15 de diciembre de 1523
Se hospedó el emperador en Pamplona en el palacio de los Cruzat, en la rúa de la Cuchillería, donde estuvo recibiendo diariamente a numerosos nobles navarros, a los que concedió prebendas, otorgó privilegios y pagó generosamente el haberse puesto de su parte en la recién concluida guerra. También escuchó las peticiones de quienes le solicitaban el perdón por estar condenados y otras gracias a cambio del juramento de fidelidad. Así lograron el indulto general aquellos que se unieron a los franceses en 1521, cuando irrumpieron desde ultramontes junto al rey don Enrique de Albret. También alcanzó la remisión de las penas a todos los que lucharon contra los castellanos en Noáin y Maya.
El 15 de diciembre, doña María de Azpilcueta estaba alborozada, henchida de gozo, pues vino a casa el tío Pedro de Jassu para comunicar que los pregoneros reales andaban por las plazas anunciando el perdón del rey incluso para los de Fuenterrabía.
—¡Gracias a Dios! —exclamaba—. ¡Al fin! ¡Al fin mis pobres hijos podrán regresar a casa!
Salieron todos del viejo caserón de la rúa Mayor; doña María, la tía Violante, don Martín, el tío Pedro y Francés, a escuchar con sus propios oídos la proclama del indulto de boca de los pregoneros.
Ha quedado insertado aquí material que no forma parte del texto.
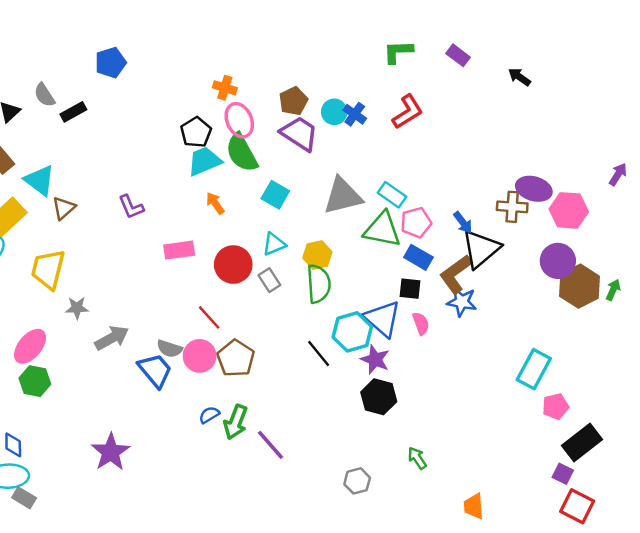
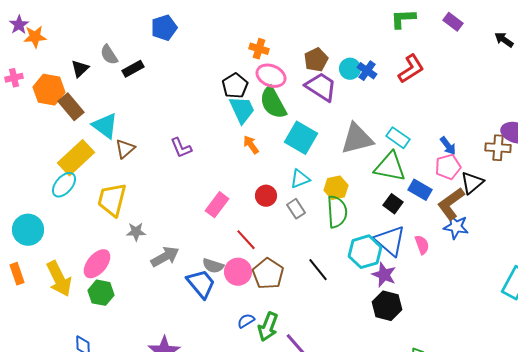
pink ellipse: (239, 120) -> (271, 76), turned -44
cyan trapezoid: (204, 161) -> (242, 110), turned 88
cyan square: (275, 195) -> (301, 138), size x1.4
pink pentagon: (416, 222) -> (448, 167), moved
blue arrow: (463, 222) -> (448, 146), moved
black triangle: (481, 249) -> (472, 183), size x0.7
pink rectangle: (179, 250) -> (217, 205), moved, turned -45
red circle: (233, 265) -> (266, 196), size x0.7
black square: (410, 289) -> (393, 204), moved, turned 30
black line: (319, 354) -> (318, 270), moved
Se juntaron con mucha gente en la calle principal de la ciudad y vieron venir a los soldados del rey a lo lejos, precedidos por los tambores que anunciaban su paso.
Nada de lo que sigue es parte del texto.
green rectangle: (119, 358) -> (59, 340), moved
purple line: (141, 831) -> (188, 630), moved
Apareció un jinete vistiendo uniforme del tercio, al que custodiaban varios piqueros a pie. El caballo era pequeño, de hermoso cuello y corta cola, y no caminaba de frente, sino un poco al sesgo, como en una danza que expresaba altivez y poder. El capitán que iba montado llevaba extendido el rollo con la orden imperial que debía pregonarse. Anunció que la lista de indultados quedaba expuesta en la puerta de la catedral y en un tablero en la plaza del Castillo.
Hacia esta plaza se encaminaron los Jassu Azpilcueta llevados por una gran ansiedad. Había abundante gentío congregado en torno al tablero. Se abrieron paso como pudieron y alcanzaron a ver la larguísima relación de nombres y apellidos escritos en columnas, con los títulos, cargos y procedencia detallados. Comenzaron a buscar a Miguel y Juan de Jassu. No daban con ellos. Se desesperaban.
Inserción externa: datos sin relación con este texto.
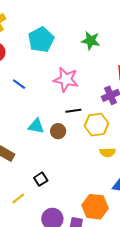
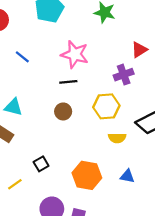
black line: (73, 111) -> (68, 82), moved
cyan triangle: (36, 126) -> (13, 107), moved
orange hexagon: (95, 207) -> (87, 175), moved

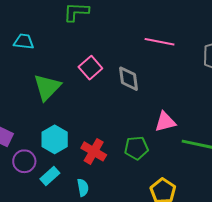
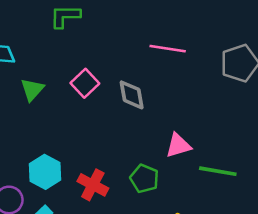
green triangle: (47, 87) -> (32, 90), moved, size x0.7
green pentagon: (136, 148) -> (144, 179), turned 30

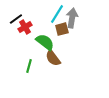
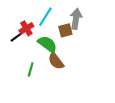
cyan line: (57, 14) -> (45, 17), moved
black line: (16, 19) -> (17, 37), moved

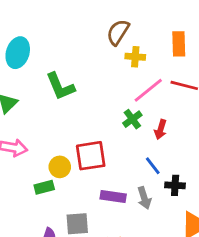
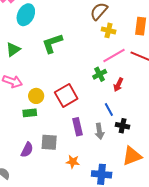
green L-shape: (60, 86) -> (52, 43), turned 85
red square: (91, 156) -> (66, 96), turned -30
yellow circle: (60, 167) -> (36, 96), moved
purple rectangle: (113, 196) -> (78, 127), turned 60

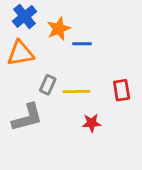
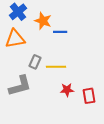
orange star: (59, 29) -> (43, 21), turned -30
red rectangle: (122, 90) -> (89, 96), moved

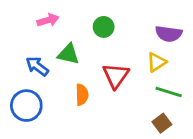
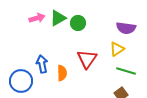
green triangle: (68, 54) -> (58, 18), moved, turned -42
blue arrow: (37, 66) -> (42, 64), moved, turned 42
De repente, un caballero conocido se acercó y les dio una fatal noticia:
—No busquen vuestras mercedes ahí al señor de Xavier. Siento decirles que hay otra lista más allá donde se hace relación de todos los que han sido excluidos del perdón. Lamento tener que comunicarles que he visto en ella su nombre escrito, junto al de su señor hermano y otros parientes.
Fueron hacia esta segunda lista y, deshechos de dolor, comprobaron que había un centenar de nombres que quedaban fuera del indulto, manteniéndoseles la condena a muerte. A la cabeza de ellos figuraban «Miguel de Xabierre, cuya diz es Xavier, e Juan de Azpilcueta, hermano de Miguel de Xavier, cuya diz que era Xavier, Marín de Goñi, e Juan, cuya diz que fue Ollogui, e Martín de Yaso, e Juan de Jaso y Esteban de Jaso, su hermano».
—No ha sido servido Dios de concederme la gracia que tanto le he pedido —suspiró doña María—. ¡Sea lo que Él quiera!